William V. Pratt earned one battle star during the Vietnam War.

The rest of the 1970s saw her return once to the Mediterranean and make another UNITAS cruise, this time voyaging completely around South America. She received further combat systems updates in 1979-80, operated with the 6th Fleet and visited Northern European waters in 1981, and took part in Lebanon Crisis actions in 1982, including providing gunfire support for U.S. Marines at Beirut. She was the escort ship that escorted Yassar Arafat out of Lebanon to Piraeus, Greece.

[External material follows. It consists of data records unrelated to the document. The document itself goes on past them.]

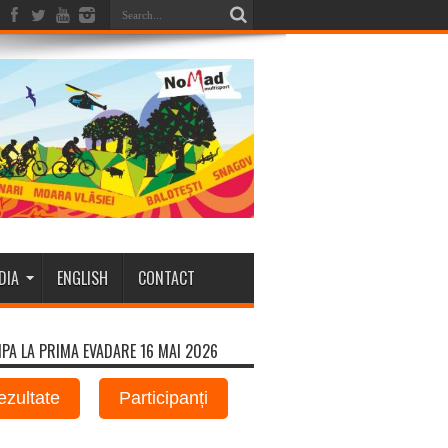
DIA
ENGLISH
CONTACT
IPA LA PRIMA EVADARE 16 MAI 2026
ezultate
Participanți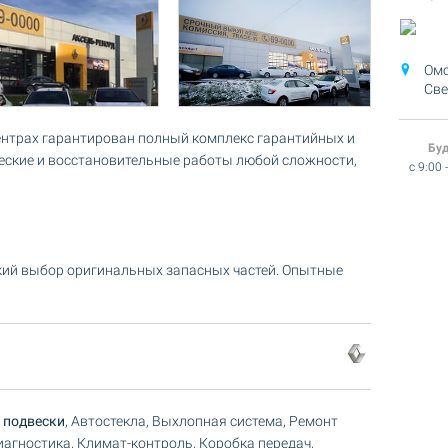
Омс
Све
нтрах гарантирован полный комплекс гарантийных и
Бу
ческие и восстановительные работы любой сложности,
c 9:00 
кий выбор оригинальных запасных частей. Опытные
 подвески
, Автостекла, Выхлопная система, Ремонт
иагностика, Климат-контроль, Коробка передач,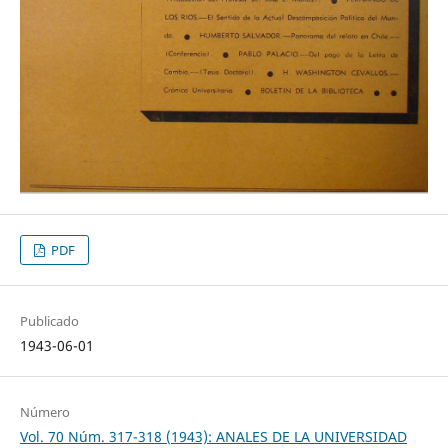
PDF
Publicado
1943-06-01
Número
Vol. 70 Núm. 317-318 (1943): ANALES DE LA UNIVERSIDAD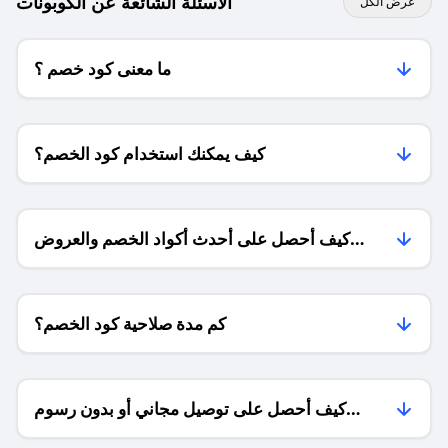
الاسئلة الشائعة عن الكوبونات
عرض الكل
ما معنى كود خصم ؟
كيف يمكنك استخدام كود الخصم؟
كيف أحصل على أحدث أكواد الخصم والعروض
للمتاجر؟
كم مدة صلاحية كود الخصم؟
كيف أحصل على توصيل مجاني أو بدون رسوم
الشحن ؟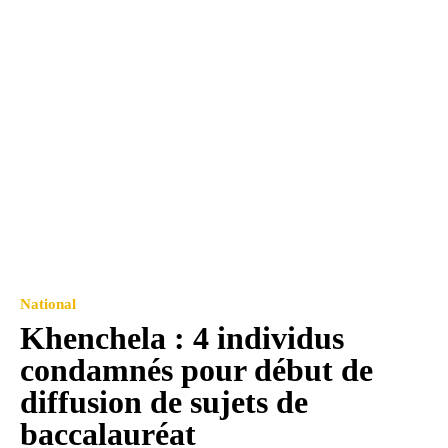
National
Khenchela : 4 individus
condamnés pour début de
diffusion de sujets de
baccalauréat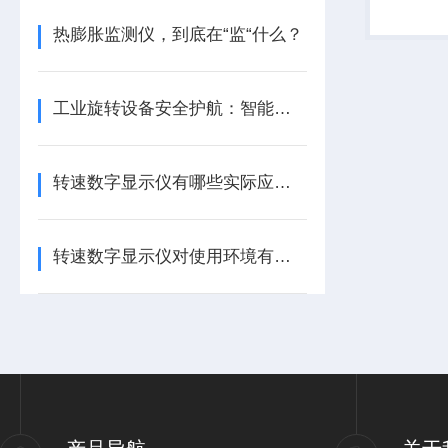
测旋转机
动，轴瓦
热膨胀监测仪，到底在“监“什么？
并...
工业旋转设备安全护航：智能转速监测仪技术现状与应用优化研究
转速数字显示仪有哪些实际应用？
转速数字显示仪对使用环境有哪些要求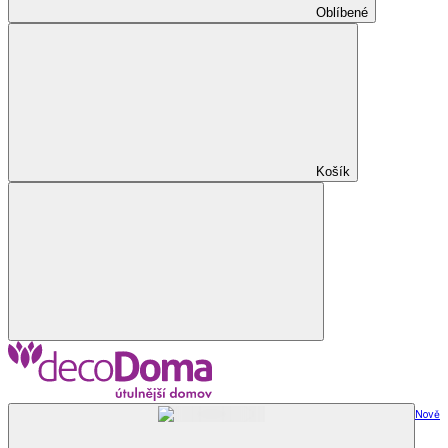
Oblíbené
Košík
Nově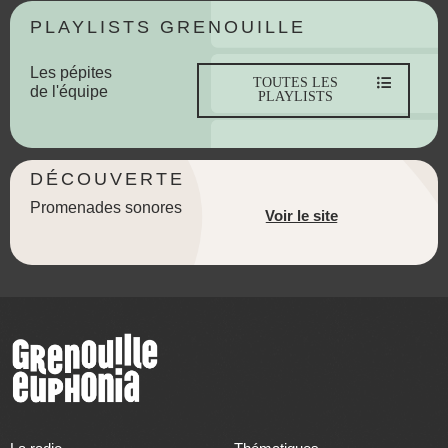
PLAYLISTS GRENOUILLE
Les pépites
TOUTES LES
de l'équipe
PLAYLISTS
DÉCOUVERTE
Promenades sonores
Voir le site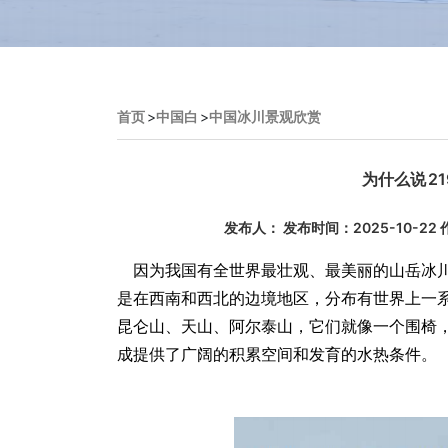
首页
>
中国白
>
中国冰川景观欣赏
为什么说 2
发布人： 发布时间：2025-10-
因为我国有全世界最壮观、最美丽的山岳冰川
是在西南和西北的边境地区，分布有世界上一
昆仑山、天山、阿尔泰山，它们就像一个围椅，
成提供了广阔的积累空间和发育的水热条件。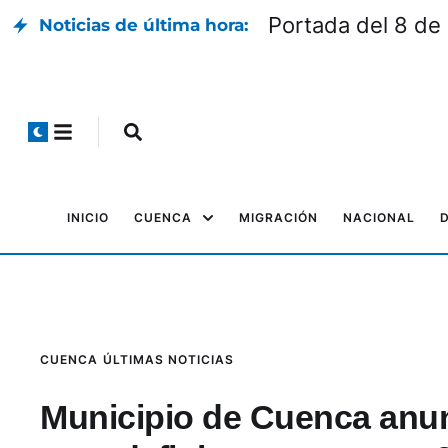
Portada del 8 de
Noticias de última hora:
INICIO
CUENCA
MIGRACIÓN
NACIONAL
CUENCA
ÚLTIMAS NOTICIAS
Municipio de Cuenca anu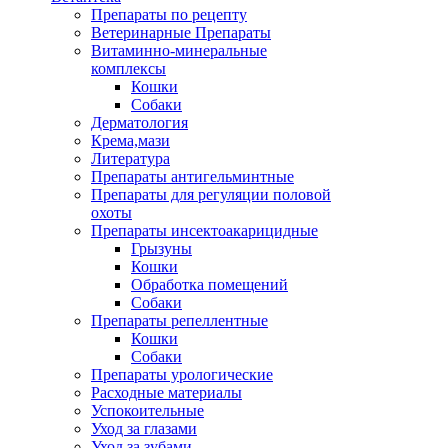
Препараты по рецепту
Ветеринарные Препараты
Витаминно-минеральные
комплексы
Кошки
Собаки
Дерматология
Крема,мази
Литература
Препараты антигельминтные
Препараты для регуляции половой
охоты
Препараты инсектоакарицидные
Грызуны
Кошки
Обработка помещений
Собаки
Препараты репеллентные
Кошки
Собаки
Препараты урологические
Расходные материалы
Успокоительные
Уход за глазами
Уход за зубами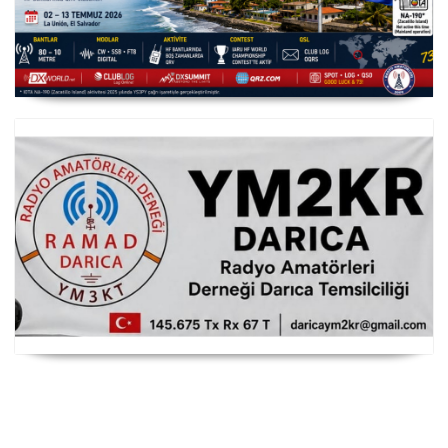
YS3/PY8WW Türkiye'den FT8 Mümkün
RAMAD Darıca Temsilciliği YM2KR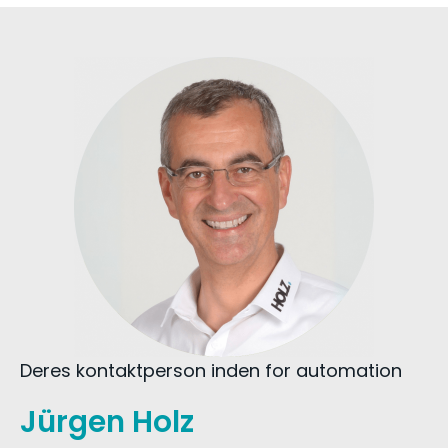
Deres kontaktperson inden for automation
Jürgen Holz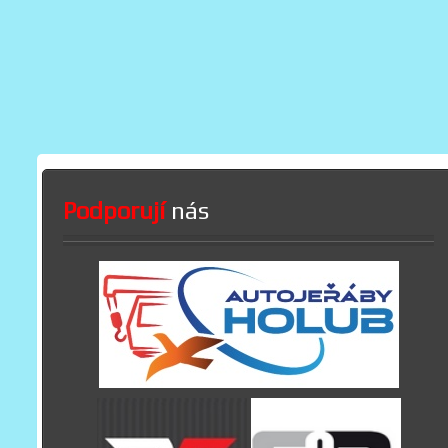
Podporují
nás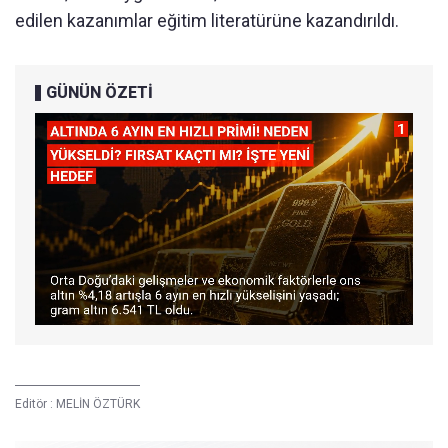
edilen kazanımlar eğitim literatürüne kazandırıldı.
GÜNÜN ÖZETİ
Editör :
MELİN ÖZTÜRK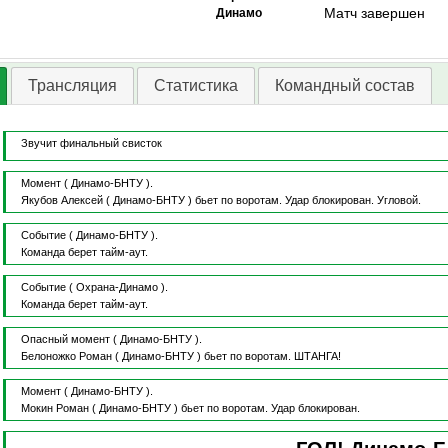
Матч завершен
Динамо
Трансляция
Статистика
Командный состав
Звучит финальный свисток
Момент
( Динамо-БНТУ ).
Якубов Алексей
( Динамо-БНТУ )
бьет по воротам.
Удар блокирован.
Угловой.
Событие
( Динамо-БНТУ ).
Команда берет тайм-аут.
Событие
( Охрана-Динамо ).
Команда берет тайм-аут.
Опасный момент
( Динамо-БНТУ ).
Белоножко Роман
( Динамо-БНТУ )
бьет по воротам.
ШТАНГА!
Момент
( Динамо-БНТУ ).
Мокин Роман
( Динамо-БНТУ )
бьет по воротам.
Удар блокирован.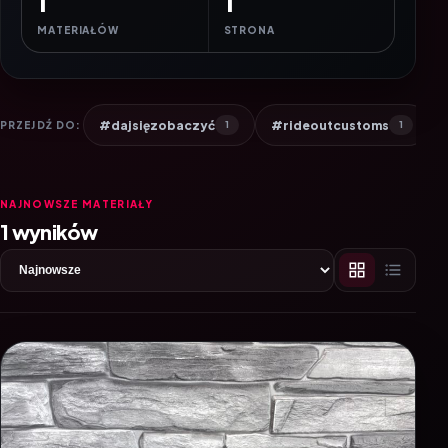
1
1
MATERIAŁÓW
STRONA
#dajsięzobaczyć
#rideoutcustoms
PRZEJDŹ DO:
1
1
NAJNOWSZE MATERIAŁY
1 wyników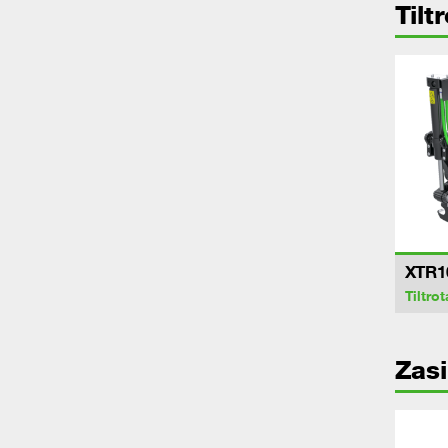
Tilt
XTR1
Tiltrot
Zasi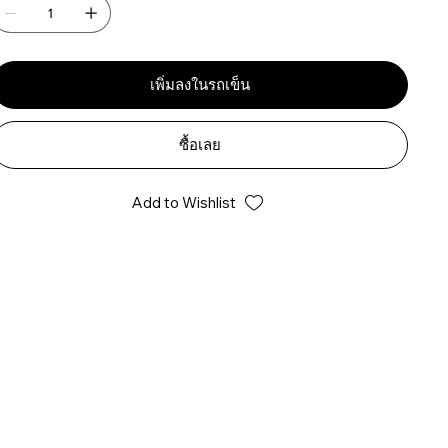
เพิ่มลงในรถเข็น
ซื้อเลย
Add to Wishlist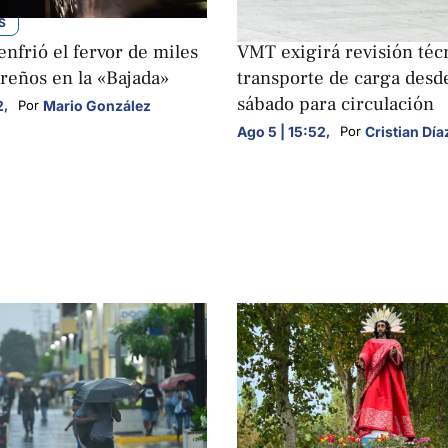
S
NACIONALES
enfrió el fervor de miles
VMT exigirá revisión téc
reños en la «Bajada»
transporte de carga desd
sábado para circulación
2
,
Mario González
Por 
Ago 5 | 15:52
,
Cristian Día
Por 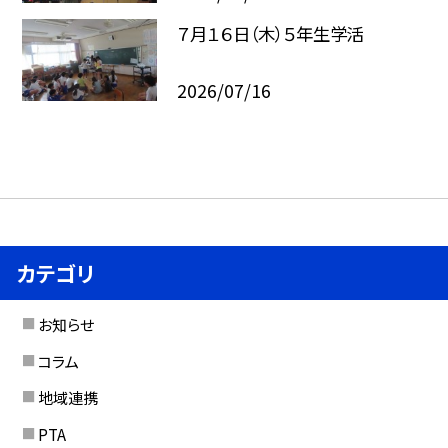
７月１６日（木）５年生学活
2026/07/16
カテゴリ
お知らせ
コラム
地域連携
PTA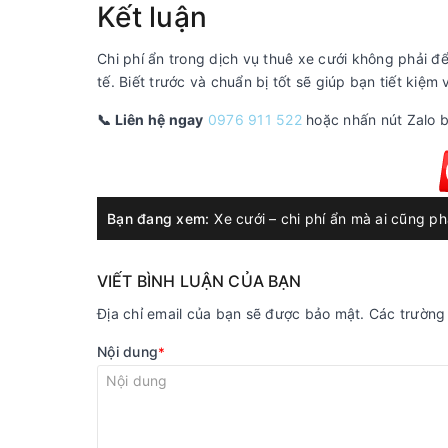
Kết luận
Chi phí ẩn trong dịch vụ thuê xe cưới không phải đ
tế. Biết trước và chuẩn bị tốt sẽ giúp bạn tiết kiệ
📞 Liên hệ ngay
0976 911 522
hoặc nhấn nút Zalo b
Bạn đang xem:
Xe cưới – chi phí ẩn mà ai cũng phả
VIẾT BÌNH LUẬN CỦA BẠN
Địa chỉ email của bạn sẽ được bảo mật. Các trườn
Nội dung
*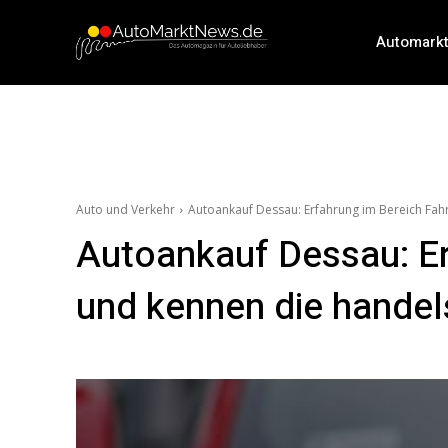
Automark
Auto und Verkehr
Autoankauf Dessau: Erfahrung im Bereich Fah
Autoankauf Dessau: Er
und kennen die handel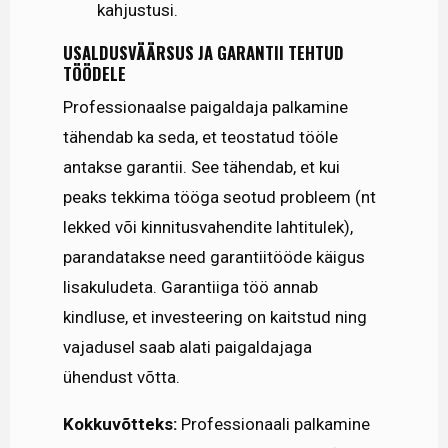
kahjustusi.
USALDUSVÄÄRSUS JA GARANTII TEHTUD
TÖÖDELE
Professionaalse paigaldaja palkamine
tähendab ka seda, et teostatud tööle
antakse garantii. See tähendab, et kui
peaks tekkima tööga seotud probleem (nt
lekked või kinnitusvahendite lahtitulek),
parandatakse need garantiitööde käigus
lisakuludeta. Garantiiga töö annab
kindluse, et investeering on kaitstud ning
vajadusel saab alati paigaldajaga
ühendust võtta.
Kokkuvõtteks:
Professionaali palkamine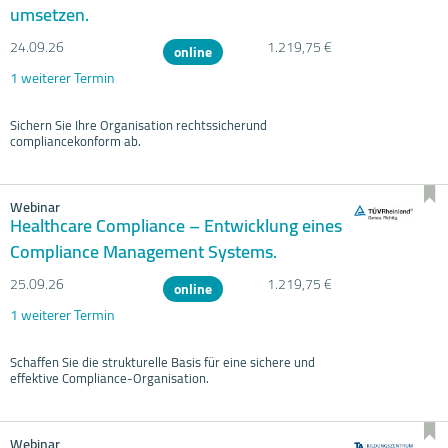
umsetzen.
24.09.
26
1.219,75 €
online
1 weiterer Termin
Sichern Sie Ihre Organisation rechtssicherund
compliancekonform ab.
Webinar
Healthcare Compliance – Entwicklung eines
Compliance Management Systems.
25.09.
26
1.219,75 €
online
1 weiterer Termin
Schaffen Sie die strukturelle Basis für eine sichere und
effektive Compliance-Organisation.
Webinar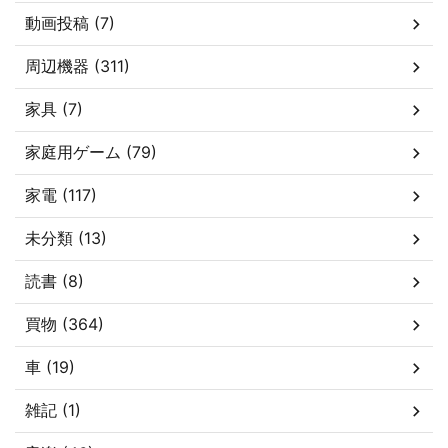
動画投稿 (7)
周辺機器 (311)
家具 (7)
家庭用ゲーム (79)
家電 (117)
未分類 (13)
読書 (8)
買物 (364)
車 (19)
雑記 (1)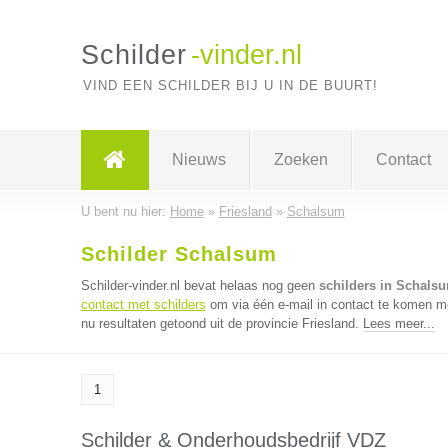
Schilder
-vinder.nl
VIND EEN SCHILDER BIJ U IN DE BUURT!
Nieuws
Zoeken
Contact
U bent nu hier:
Home
»
Friesland
»
Schalsum
Schilder Schalsum
Schilder-vinder.nl bevat helaas nog geen
schilders in Schals
contact met schilders
om via één e-mail in contact te komen me
nu resultaten getoond uit de provincie Friesland.
Lees meer...
1
Schilder & Onderhoudsbedrijf VDZ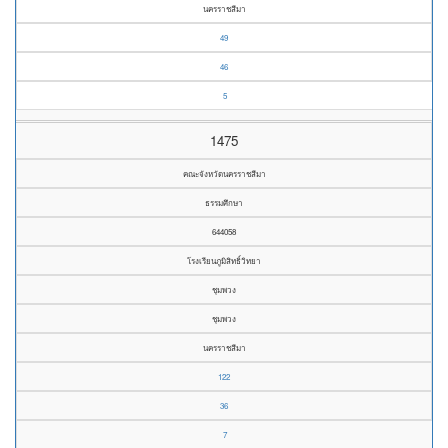
นครราชสีมา
49
46
5
1475
คณะจังหวัดนครราชสีมา
ธรรมศึกษา
644058
โรงเรียนภูมิสิทธิ์วิทยา
ชุมพวง
ชุมพวง
นครราชสีมา
122
36
7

William V. Pratt had three more major deployments during the last six years of the decade, operating in the Mediterranean, Indian Ocean and Red Sea in 1984, the Mediterranean alone in 1987 and again in 1989. Bracketing her 1989 6th Fleet cruise were major exercises off Norway and in the North Sea - English Channel area. In 1990 she worked with the U.S. Coast Guard on law enforcement service in the Caribbean Sea. William V. Pratts final overseas tour was an important one, involving participation in the short, but intense Gulf War that drove Iraq out of Kuwait during the first months of 1991.

William V. Pratt was decommissioned on 30 September 1991 and stricken from the Naval Vessel Register on 20 November 1992 and sold for scrapping on 14 September 1995 to Transforma Marine of Brownsville, Texas for $49,600. William V. Pratt was dismantled shortly afterwards.